Una missione che il vescovo ci tiene a ricordare al gregge che si accinge a lasciare: insegnare la vera “adorazione” di Dio. Pompili, al riguardo, ricorda l’etimologia della parola: «“Ad-orare” è “portare il dito alla bocca”, come quando si perde la parola di fronte a un panorama mozzafiato o ad una situazione sorprendente». Questa è la fede: «credere è perdere la parola e sentirsi avvolti da una presenza benevola che ci dà la possibilità di vivere esperienze di tenerezza e di cura». Proprio in questo senso il suo episcopato a Rieti si è orientato: «In questi anni tante volte ho toccato con mano che laddove esiste tenerezza e cura (pensiamo al lavoro, alla scuola, alla salute, allo sport) là Dio si fa spazio e rende percepibile la sua voce. La Chiesa quando non si limita a ripetere le verità da credere, entra nel vissuto delle persone e lo trasforma».

E “adorare Dio in spirito in verità”, conclude monsignore, significa proprio questo dare senso pieno alla vita, all’esistenza concreta della gente, e la missione dei discepoli a questo deve puntare: «Soltanto Dio restituisce respiro ad una vita che boccheggia, soffocata dalla tristezza e dalla noia! Per questo la vita dei credenti non può che essere una boccata di ossigeno per tutta la comunità degli uomini e delle donne».

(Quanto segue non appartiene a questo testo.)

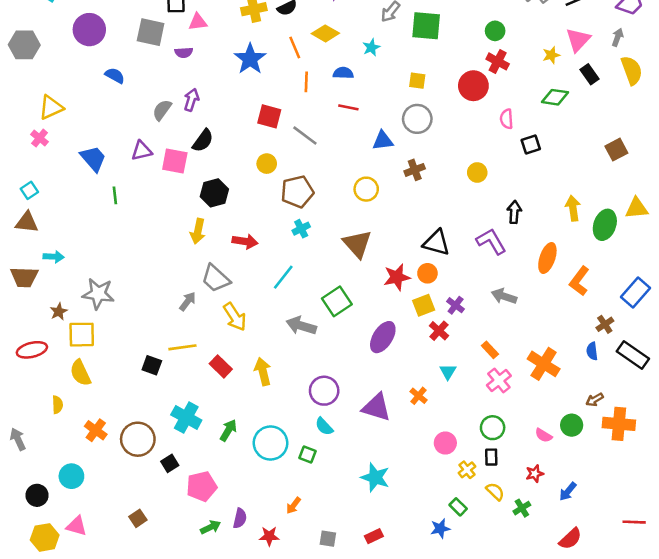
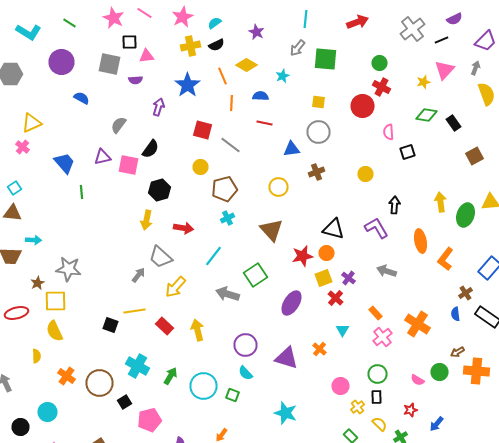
black rectangle: (590, 74) -> (454, 123), moved
purple arrow: (191, 100) -> (158, 107), moved
orange ellipse: (547, 258) -> (420, 241), turned -30
yellow arrow: (235, 317) -> (176, 287), turned 75

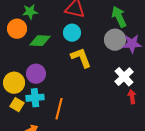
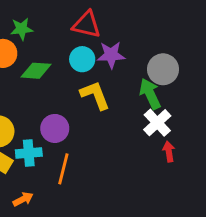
green arrow: (119, 17) -> (150, 94), moved
gray circle: (115, 40) -> (163, 69), moved
purple star: (132, 44) -> (111, 55), moved
purple circle: (36, 74) -> (55, 128), moved

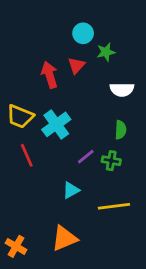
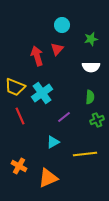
green star: (106, 52) -> (91, 39), moved
green cross: (111, 161) -> (97, 120), moved, turned -32
orange cross: (16, 246) -> (19, 166), moved

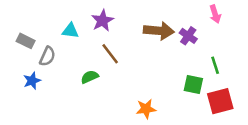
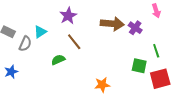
cyan triangle: (70, 31) -> (40, 32), moved, turned -40
blue star: (32, 81) -> (11, 72), moved

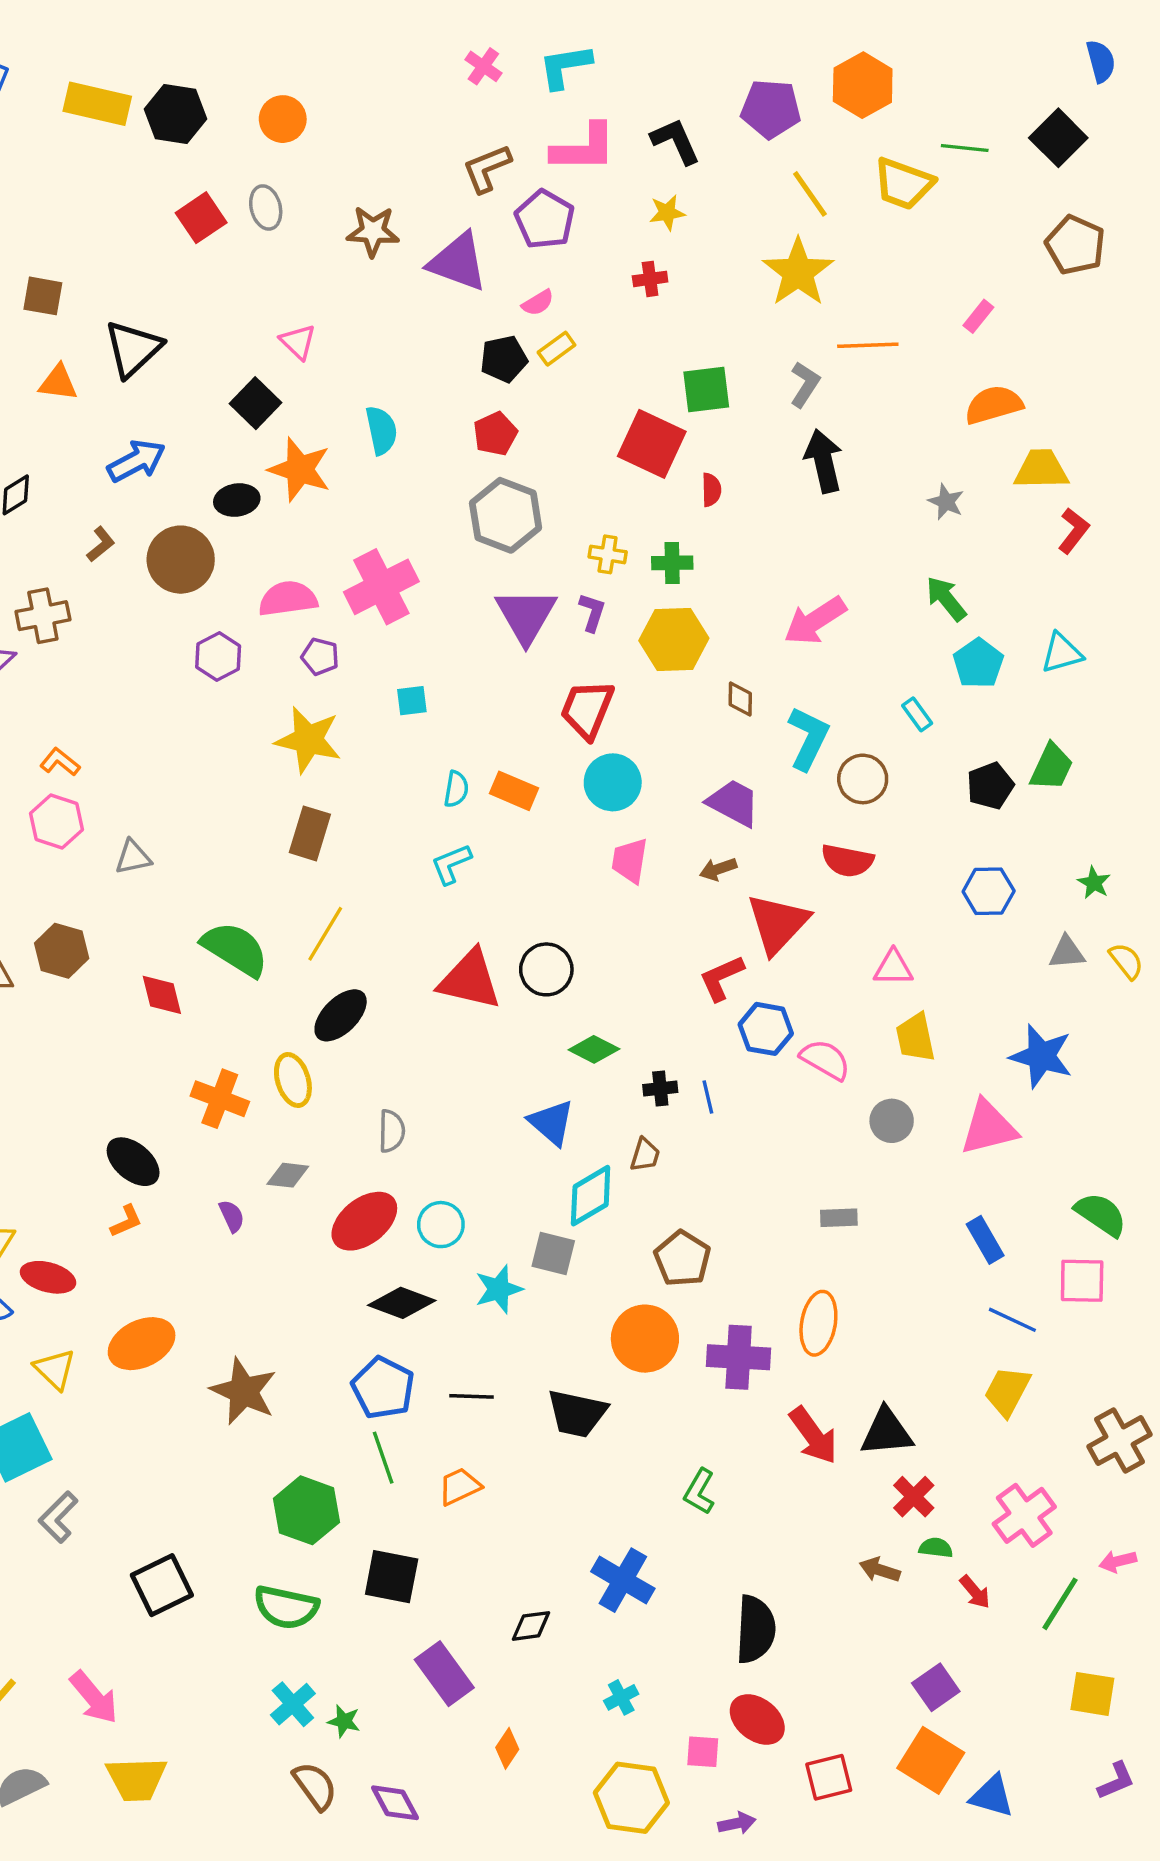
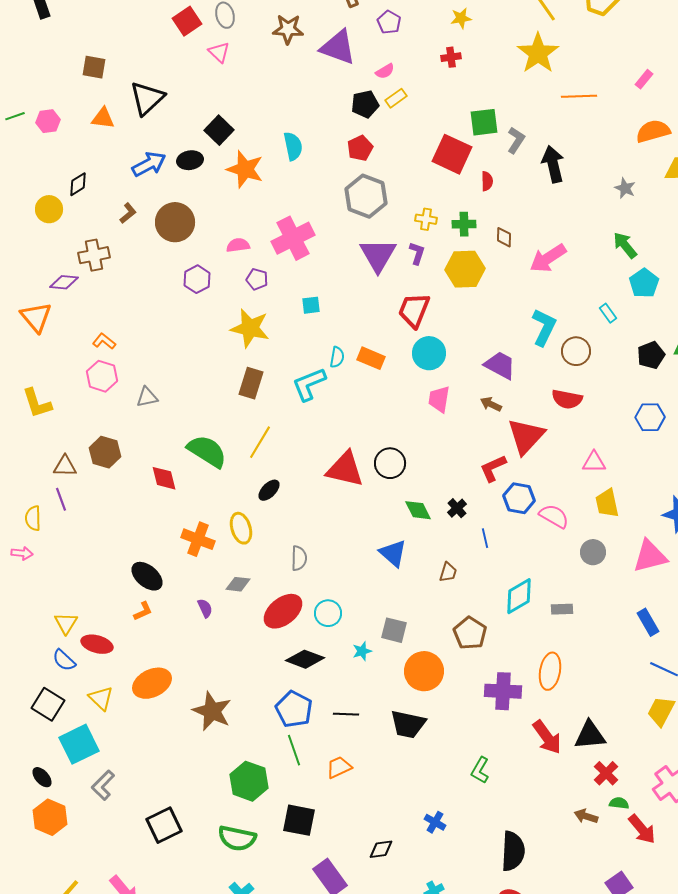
purple pentagon: (545, 219) -> (389, 22), size x0.7
pink triangle: (298, 342) -> (219, 52), moved
gray L-shape: (805, 384) -> (516, 140), moved
black ellipse: (237, 500) -> (190, 160), moved
pink semicircle: (288, 599) -> (238, 245), size x0.7
brown diamond: (740, 699) -> (504, 237), moved
cyan L-shape: (451, 864) -> (309, 384), moved, size x1.4
brown arrow: (718, 869) -> (491, 404), turned 45
black ellipse: (341, 1015) -> (269, 490), size x0.7
green diamond: (594, 1049) -> (418, 510), turned 36
black cross: (660, 1089) -> (457, 508), moved, turned -36
cyan diamond: (591, 1196) -> (519, 596), moved
cyan star: (499, 1289) -> (362, 651), size x0.7
orange circle: (645, 1339) -> (424, 671), moved
blue cross: (623, 1580) -> (435, 822), size x0.6
red arrow: (975, 1592) -> (642, 829), size x1.5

Questo, dunque, l’augurio che don Domenico intende formulare alla Chiesa reatina «che saluto per andare a servire quella di Verona». E vuol farlo «con la stessa persuasione di sempre dai tempi in cui ero parroco a Vallepietra», attraverso una bella citazione di Simon Weil, la stessa che usò nel concludere il servizio parrocchiale lì: Non è dal modo in cui un uomo parla di Dio, ma dal modo in cui parla delle cose terrestri, che si può meglio discernere se la sua anima ha soggiornato nel fuoco dell’amore di Dio… Così pure la prova che un bambino sa fare una divisione non sta nel ripetere la regola; sta nel fatto che fa le divisioni.

Al termine della Messa «il saluto diventa più personale», dice don Domenico, trattenendo a fatica la commozione, prima della benedizione finale. «Grazie per avermi accolto, per avermi accompagnato, per avermi benedetto. Dovrei dire grazie a tanti… Ce lo diremo a tu per tu». E lo fanno in tantissimi, appena lascia l’altare, stringendosi con affetto al pastore che a tutti dispiace dover salutare.